Pakistan’s Shia killings mark the collapse of its nationhood. Islamic State knows only war

Pakistan’s Shia killings mark the collapse of its nationhood. Islamic State knows only war

The killing began because of the gentle light of the crescent moon. Late in the summer of 1988, in the last days of the long darkness in which a tyrant had shrouded his nation, Shia clerics had declared the coming of Eid. Local Sunnis, however, insisted the month of prayer and fasting would only end one day later. Two people died in the riot that followed. Led by local politicians, under the benign gaze of General Muhammad Zia-ul-Haq’s military, jihadists from Chilas, Darel, and Tangir then besieged Shia villages around Gilgit. The slaughter continued for three days. A hundred and fifty people were killed.
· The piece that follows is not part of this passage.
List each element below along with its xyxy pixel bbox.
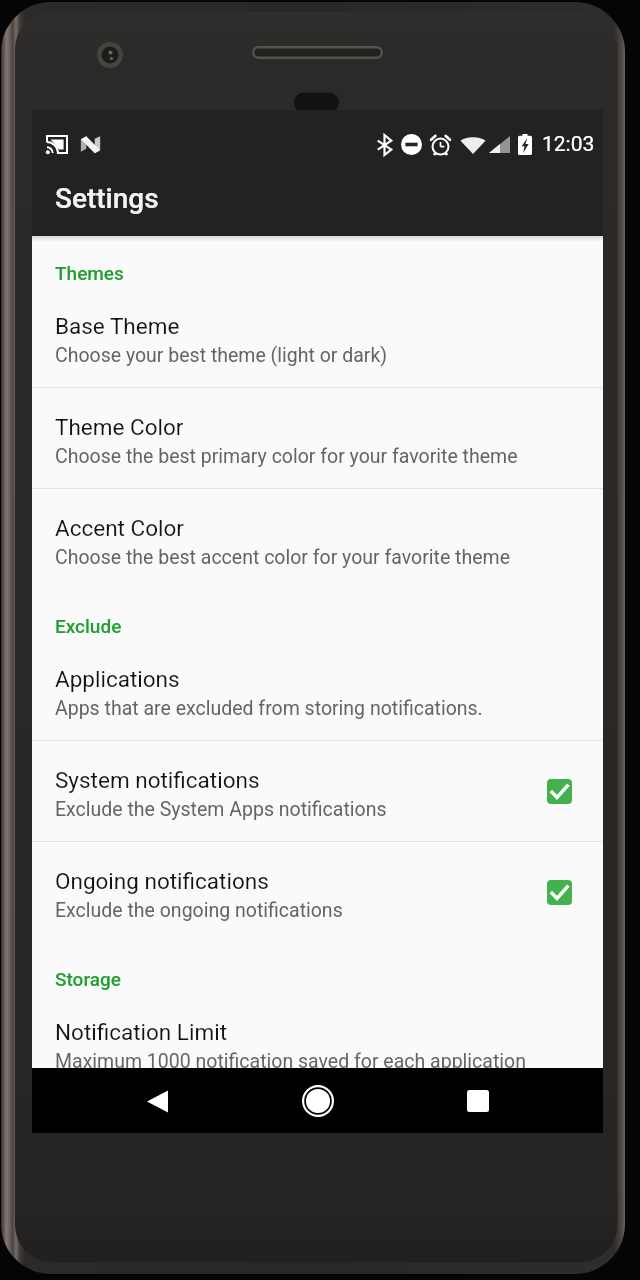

Forty-two Shia pilgrims, including children and women, were murdered earlier this week in Khyber-Pakhtunkhwa’s Kurram, a massacre thought to have been conducted by Tehreek-e-Taliban (TTP) jihadists. TTP jihadists have also killed more than a dozen Pakistani troops in recent days, part of a murderous offensive which has seen them stamp their authority across Khyber Pakhtunkhwa and northern Balochistan.
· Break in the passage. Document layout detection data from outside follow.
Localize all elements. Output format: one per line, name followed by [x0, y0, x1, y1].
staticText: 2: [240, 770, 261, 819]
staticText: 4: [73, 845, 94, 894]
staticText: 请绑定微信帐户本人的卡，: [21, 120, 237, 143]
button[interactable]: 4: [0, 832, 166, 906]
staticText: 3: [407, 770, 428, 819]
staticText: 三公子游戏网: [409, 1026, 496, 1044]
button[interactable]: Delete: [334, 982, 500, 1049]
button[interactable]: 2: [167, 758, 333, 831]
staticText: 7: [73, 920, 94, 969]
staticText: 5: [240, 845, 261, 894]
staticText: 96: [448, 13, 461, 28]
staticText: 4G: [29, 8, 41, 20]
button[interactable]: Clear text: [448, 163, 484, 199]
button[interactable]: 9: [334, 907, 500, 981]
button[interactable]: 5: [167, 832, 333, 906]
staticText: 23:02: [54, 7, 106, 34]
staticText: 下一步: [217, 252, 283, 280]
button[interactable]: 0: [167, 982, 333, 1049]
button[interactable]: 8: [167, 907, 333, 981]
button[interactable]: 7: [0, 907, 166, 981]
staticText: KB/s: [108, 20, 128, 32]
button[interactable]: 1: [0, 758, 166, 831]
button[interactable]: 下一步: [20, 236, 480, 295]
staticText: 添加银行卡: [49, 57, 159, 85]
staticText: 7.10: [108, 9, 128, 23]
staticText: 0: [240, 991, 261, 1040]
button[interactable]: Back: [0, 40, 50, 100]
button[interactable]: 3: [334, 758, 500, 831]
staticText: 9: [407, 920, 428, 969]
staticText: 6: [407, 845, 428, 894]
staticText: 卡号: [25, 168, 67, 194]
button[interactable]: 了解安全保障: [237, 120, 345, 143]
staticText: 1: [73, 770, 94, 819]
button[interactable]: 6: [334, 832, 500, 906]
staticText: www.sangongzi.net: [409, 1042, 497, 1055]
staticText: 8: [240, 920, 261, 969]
The killing goes to the heart of Pakistan’s implosion as a nation-state. Faltering as its nationalist project ran into ethnic and linguistic challenges, Pakistan repainted itself in the colours of religious chauvinism. The Islamic State, which emerged in the 1970s, brutalised religious minorities like the Ahmadiyya and the Shia.
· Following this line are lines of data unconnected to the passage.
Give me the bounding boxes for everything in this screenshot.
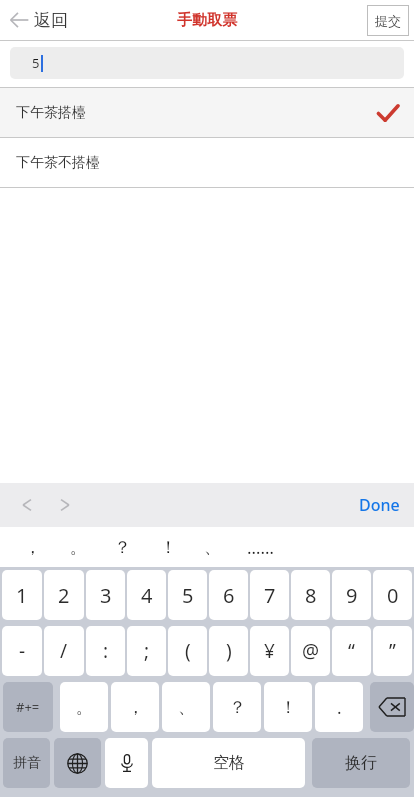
button[interactable]: ？ [100,527,144,567]
staticText: 返回 [34,10,68,31]
staticText: 下午茶搭檯 [16,104,86,122]
staticText: 5 [32,54,40,72]
button[interactable]: 4 [127,570,166,620]
staticText: ， [127,697,144,718]
staticText: ？ [229,697,246,718]
button[interactable]: 8 [291,570,330,620]
button[interactable]: / [44,626,84,676]
button[interactable]: Previous [14,492,40,518]
staticText: 换行 [345,753,377,773]
staticText: 9 [346,582,358,609]
button[interactable]: Voice input [105,738,148,788]
button[interactable]: 。 [56,527,100,567]
staticText: ？ [114,537,131,558]
button[interactable]: Done [359,494,400,516]
button[interactable]: 5 [10,47,404,79]
staticText: ¥ [264,638,275,664]
button[interactable]: 下午茶不搭檯 [0,138,414,187]
staticText: 下午茶不搭檯 [16,154,100,172]
staticText: 1 [16,582,28,609]
button[interactable]: ？ [213,682,261,732]
staticText: #+= [16,698,40,716]
button[interactable]: @ [291,626,330,676]
staticText: …… [247,536,274,559]
staticText: 空格 [213,753,245,773]
button[interactable]: 9 [332,570,371,620]
button[interactable]: ， [111,682,159,732]
button[interactable]: ， [10,527,54,567]
staticText: 、 [178,697,195,718]
button[interactable]: 5 [168,570,207,620]
button[interactable]: 换行 [312,738,410,788]
staticText: “ [348,638,355,664]
staticText: 。 [76,697,93,718]
staticText: : [103,638,109,664]
staticText: 手動取票 [177,11,237,30]
button[interactable]: : [86,626,125,676]
button[interactable]: ！ [146,527,190,567]
button[interactable]: …… [238,527,282,567]
button[interactable]: “ [332,626,371,676]
button[interactable]: 6 [209,570,248,620]
staticText: ) [226,638,232,664]
button[interactable]: ” [373,626,412,676]
button[interactable]: Delete [370,682,414,732]
button[interactable]: 拼音 [3,738,50,788]
button[interactable]: Next [52,492,78,518]
button[interactable]: 提交 [367,5,409,36]
button[interactable]: ( [168,626,207,676]
button[interactable]: 、 [190,527,234,567]
staticText: ， [24,537,41,558]
staticText: 8 [305,582,317,609]
staticText: 。 [70,537,87,558]
button[interactable]: . [315,682,363,732]
staticText: 6 [223,582,235,609]
button[interactable]: ; [127,626,166,676]
staticText: ( [185,638,191,664]
button[interactable]: 返回 [6,7,68,33]
staticText: - [19,638,26,664]
button[interactable]: 7 [250,570,289,620]
staticText: ” [389,638,396,664]
button[interactable]: 2 [44,570,84,620]
button[interactable]: 。 [60,682,108,732]
staticText: . [337,696,342,719]
button[interactable]: - [2,626,42,676]
staticText: 拼音 [13,754,41,772]
staticText: ！ [160,537,177,558]
button[interactable]: 0 [373,570,412,620]
staticText: 2 [58,582,70,609]
staticText: 4 [141,582,153,609]
staticText: 3 [100,582,112,609]
staticText: @ [302,638,320,664]
staticText: 0 [387,582,399,609]
staticText: 提交 [375,13,401,29]
staticText: 5 [182,582,194,609]
button[interactable]: 3 [86,570,125,620]
button[interactable]: ¥ [250,626,289,676]
button[interactable]: 、 [162,682,210,732]
staticText: ; [144,638,150,664]
staticText: ！ [280,697,297,718]
button[interactable]: ！ [264,682,312,732]
staticText: / [60,638,68,664]
button[interactable]: 空格 [152,738,305,788]
button[interactable]: #+= [3,682,53,732]
staticText: 7 [264,582,276,609]
button[interactable]: 下午茶搭檯 [0,88,414,137]
button[interactable]: Switch language [54,738,101,788]
staticText: Done [359,494,400,516]
staticText: 、 [204,537,221,558]
button[interactable]: ) [209,626,248,676]
button[interactable]: 1 [2,570,42,620]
Even more thorough than the jihadist killings has been the erasure of Pakistan’s religious minorities from its national imagination. Few in the country now know that its founding leader, Muhammad Ali Jinnah, was born an Ismaili and embraced Shia practice. Former Prime Minister Benazir Bhutto, like her father Zulfikar Ali Bhutto, was compelled to disavow her Shia heritage, political scientist Vali Reza Nasr notes. Even former Army chief Lieutenant General Qamar Javed Bajwa had to carefully veil the Ahmadi roots of his wife, the daughter of war hero Major General Iftikhar Janjua.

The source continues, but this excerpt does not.